Germline-restricted chromosome (GRC) is widespread among songbirds

Abstract

An unusual supernumerary chromosome has been reported for two related avian species, the zebra and Bengalese finches. This large, germline-restricted chromosome (GRC) is eliminated from somatic cells and spermatids and transmitted via oocytes only. Its origin, distribution among avian lineages, and function were mostly unknown so far. Using immunolocalization of key meiotic proteins, we found that GRCs of varying size and genetic content are present in all 16 songbird species investigated and absent from germline genomes of all eight examined bird species from other avian orders. Results of fluorescent in situ hybridization of microdissected GRC probes and their sequencing indicate that GRCs show little homology between songbird species and contain a variety of repetitive elements and unique sequences with paralogs in the somatic genome. Our data suggest that the GRC evolved in the common ancestor of all songbirds and underwent significant changes in the extant descendant lineages.

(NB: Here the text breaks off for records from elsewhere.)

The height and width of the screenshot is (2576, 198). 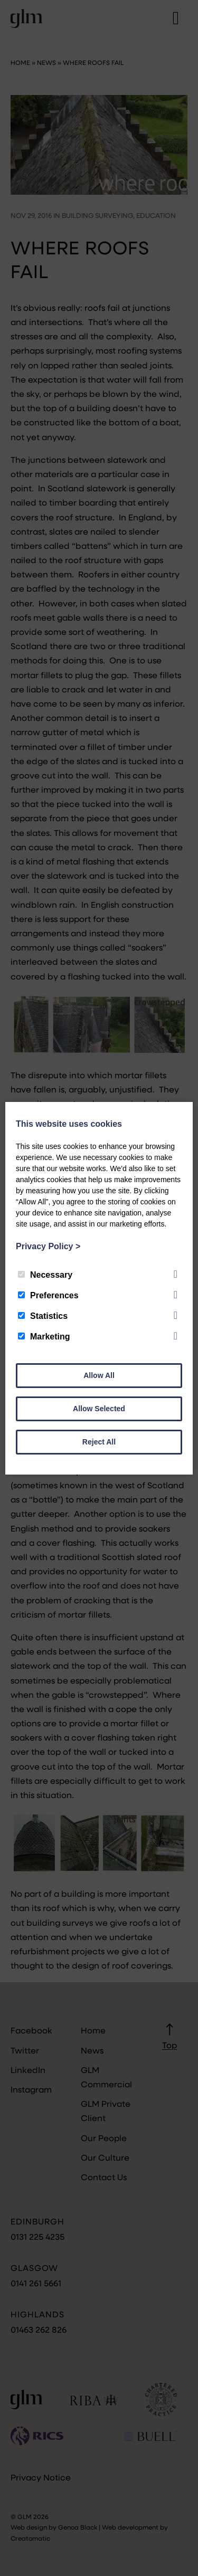 What do you see at coordinates (43, 1315) in the screenshot?
I see `Statistics` at bounding box center [43, 1315].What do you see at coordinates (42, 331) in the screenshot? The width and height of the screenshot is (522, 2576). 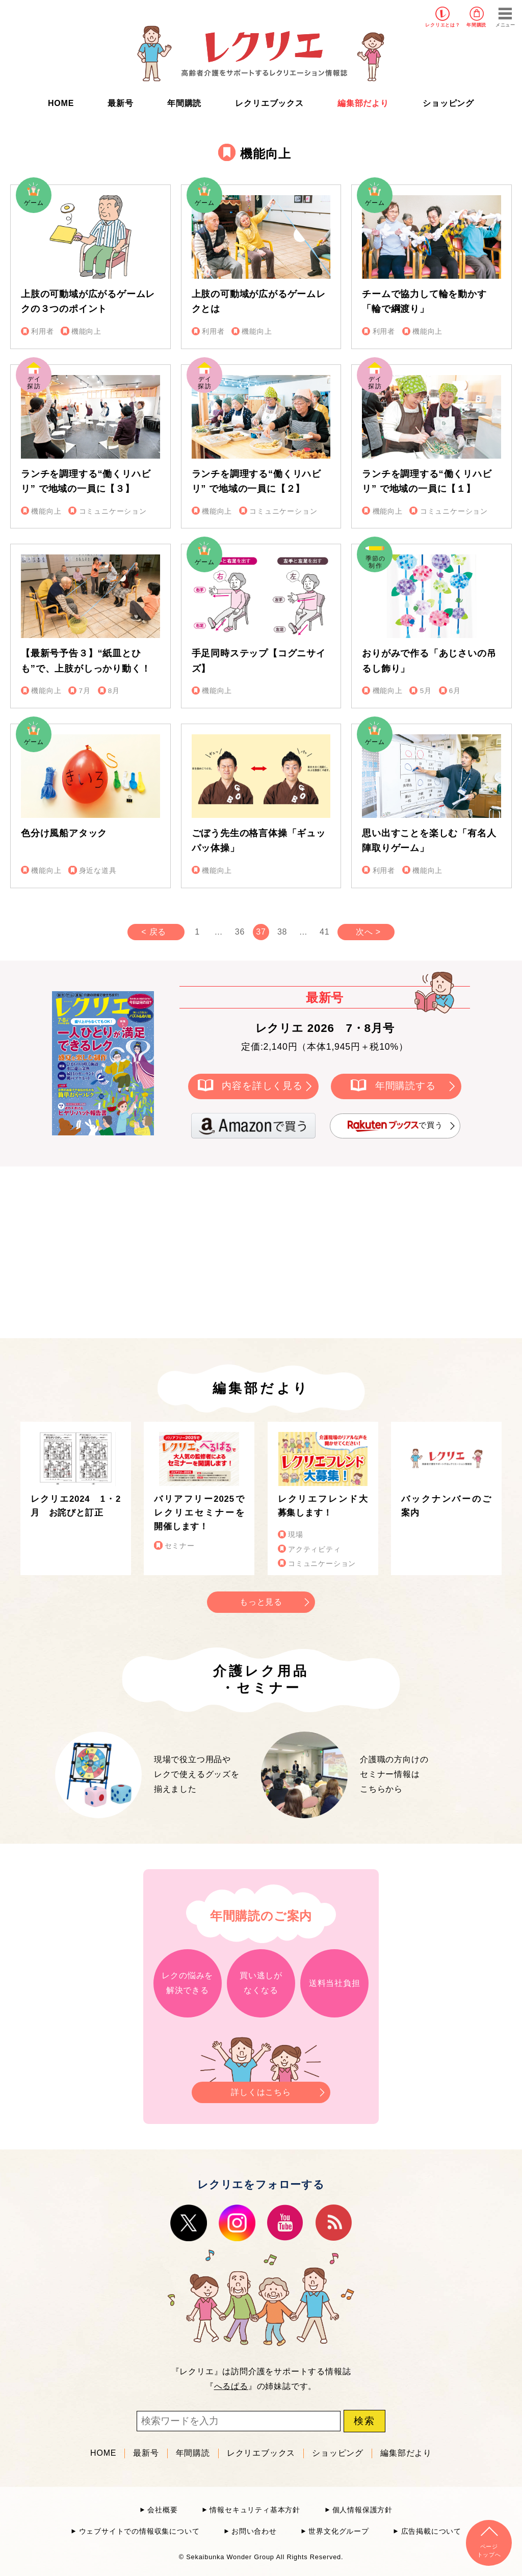 I see `利用者` at bounding box center [42, 331].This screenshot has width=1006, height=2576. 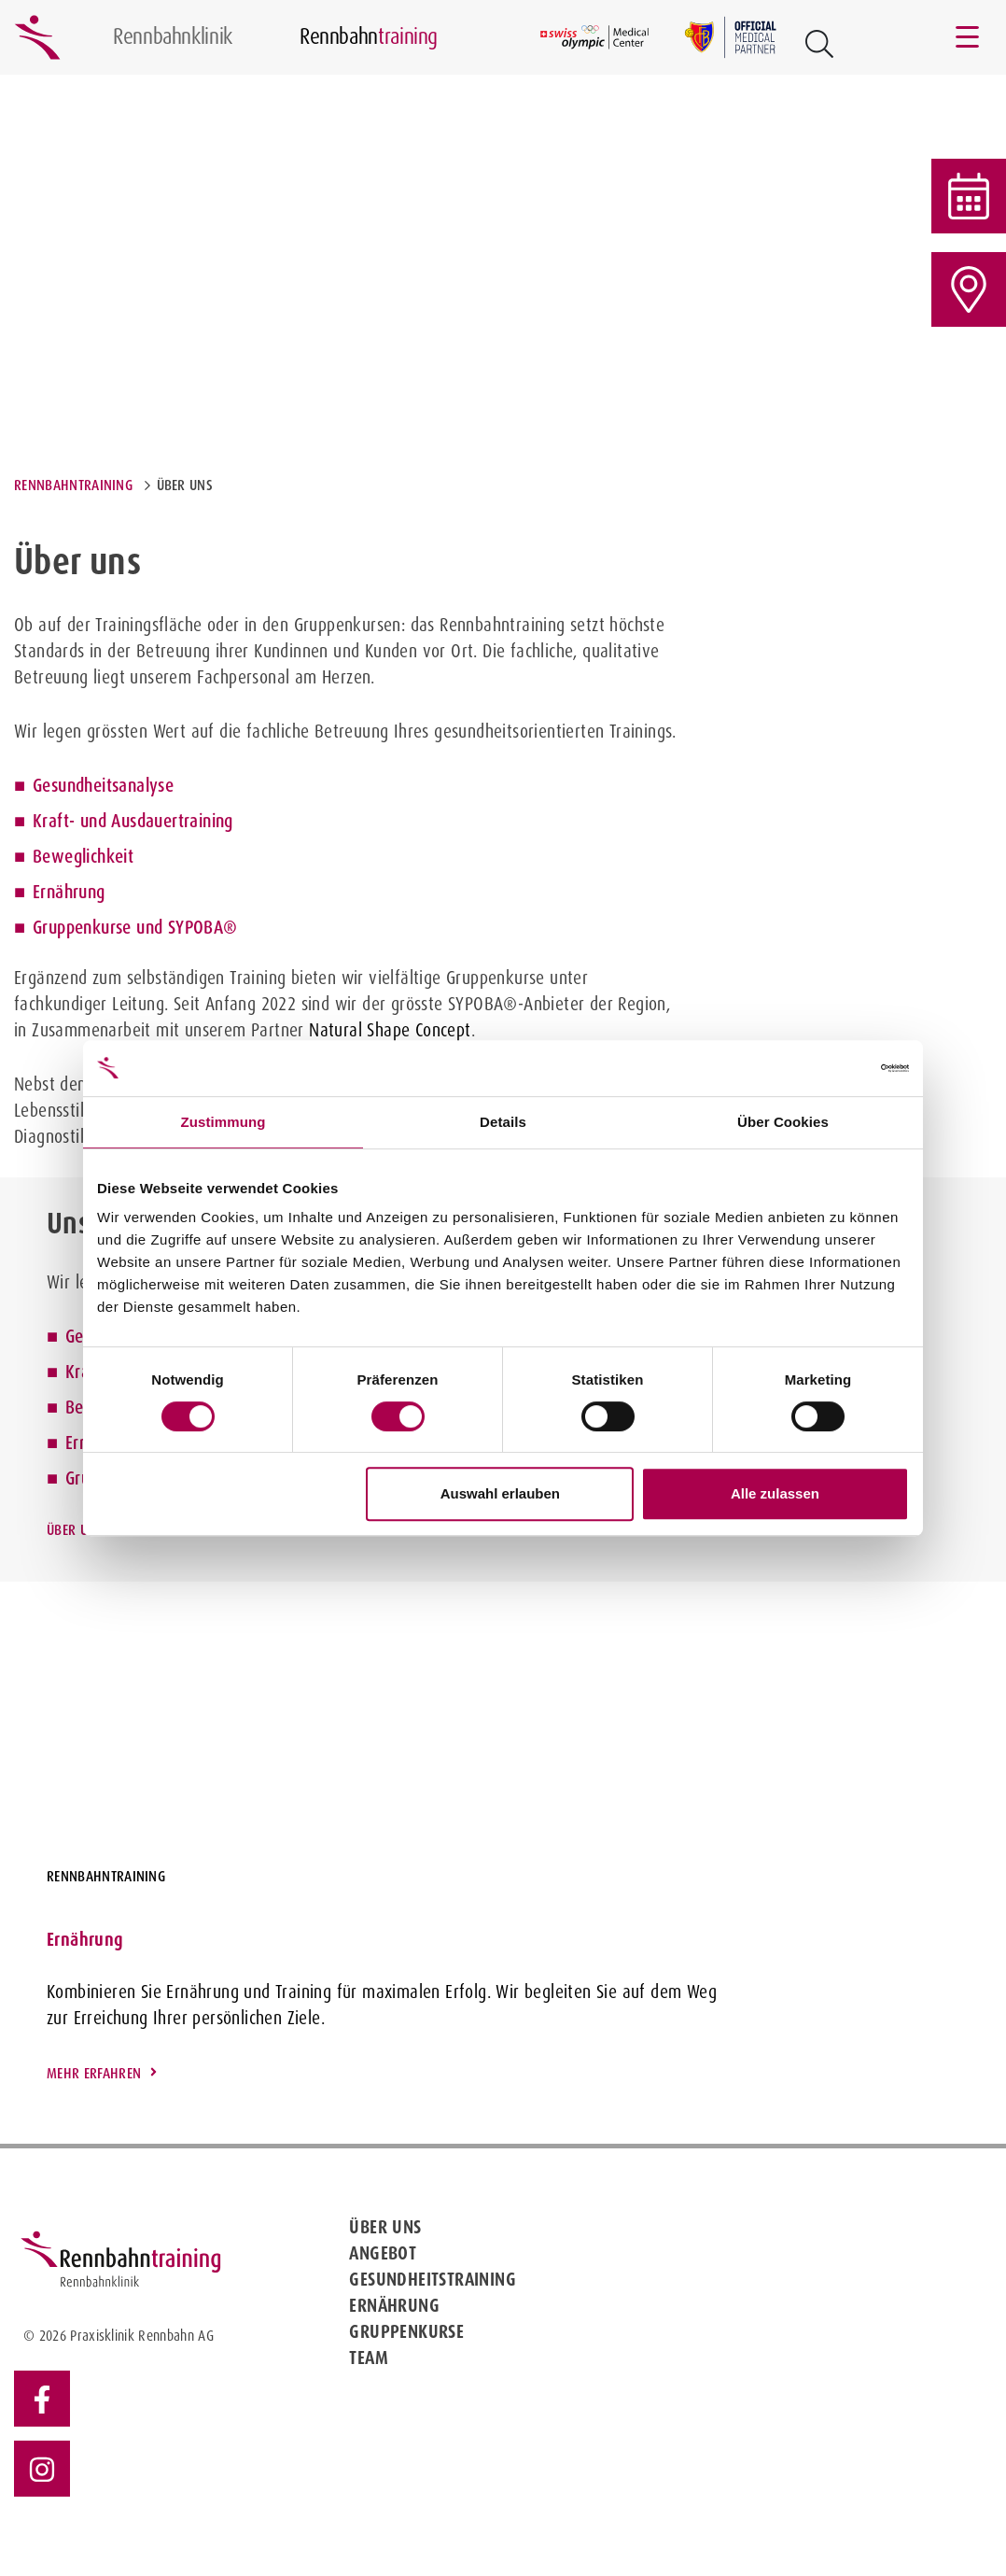 What do you see at coordinates (223, 1122) in the screenshot?
I see `Zustimmung [tab]` at bounding box center [223, 1122].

Keywords: Passeriformes; avian genome; chromosome evolution; meiosis; programmed DNA elimination.

Fig. 1.

Topology of the bird species examined. Our sampling covers all major passerine groups (except for the basal oscines, suboscines, and acanthisittides) as well as Galloanserae, Columbaves, Apodiformes, Charadriiformes, Falconiformes, and Psittaciformes. Black circles indicate species with a macro-GRC, and white circles indicate species with a micro-GRC. Numbers after the species’ names indicate references for SC studies; asterisks indicate new data. A consensus topology of bird orders is based on the cladogram from Reddy et al. (10). Position of the common swift is defined according to Prum et al. (11). Topology of passerine birds is shown according to Roquet et al. (12). Positions of species within the Estrildidae lineage is established according to Hooper and Price (13).

Fig. 2.

Discovery of GRCs in bird species. (A) SC spreads of four oscine species immunolabeled with antibodies against SYCP3, the main protein of the lateral element of SC (red), centromere proteins (blue) and MLH1, mismatch repair protein marking recombination sites (green). Arrowheads point to the largest chromosomes ordered according to their size ranks, ZZ (identified by its size and arm ratio), ZW (identified by heteromorphic SC and misaligned centromeres), and GRCs. Arrows in the Insets point to MLH1 foci in GRCs. Micro-GRC bivalents in female barn swallow and European pied flycatcher are indistinguishable from the microchromosomes of the somatic chromosome set. (B) DAPI-stained bone marrow cells. (C) Reverse and cross-species FISH of GRC DNA probes (green) derived from Bengalese finch (LST), zebra finch (TGU), Eurasian siskin (SSP), and pale martin (RDI) with SC spreads, immunolabeled with antibodies against SYCP3 (red). Centromeres are labeled with antibodies against centromere proteins (blue). Arrowheads point to GRCs and regions on the somatic chromosome set intensely painted with GRC probes in cross-species FISH. Insets show GRCs. The Bengalese finch GRC-specific DNA probe gives a strong signal on the Bengalese finch GRC and slightly paints some regions of the somatic chromosome set. The zebra finch GRC probe paints the distal area of the Bengalese finch GRC and a region of the short arm of SC3. The Eurasian siskin GRC probe paints a micro-GRC of European goldfinch, a region on the long arm of SC3 and some pericentromeric regions. The pale martin GRC probe gives a dispersed signal on the great tit GRC, the ZW bivalent and on SC5. Scale bar: 5 µm.

Fig. 3.

Scenario of GRC origin and evolution. A proto-GRC forms due to duplication (Ctl-D) of a microchromosome likely containing genes involved in germ cell development. Copies of unique somatic cell sequences and repetitive elements invade the GRC (Ctl-C+Ctl-V). Divergence of GRCs in different songbird lineages occurs due to amplification and deletion (Del) of their sequences.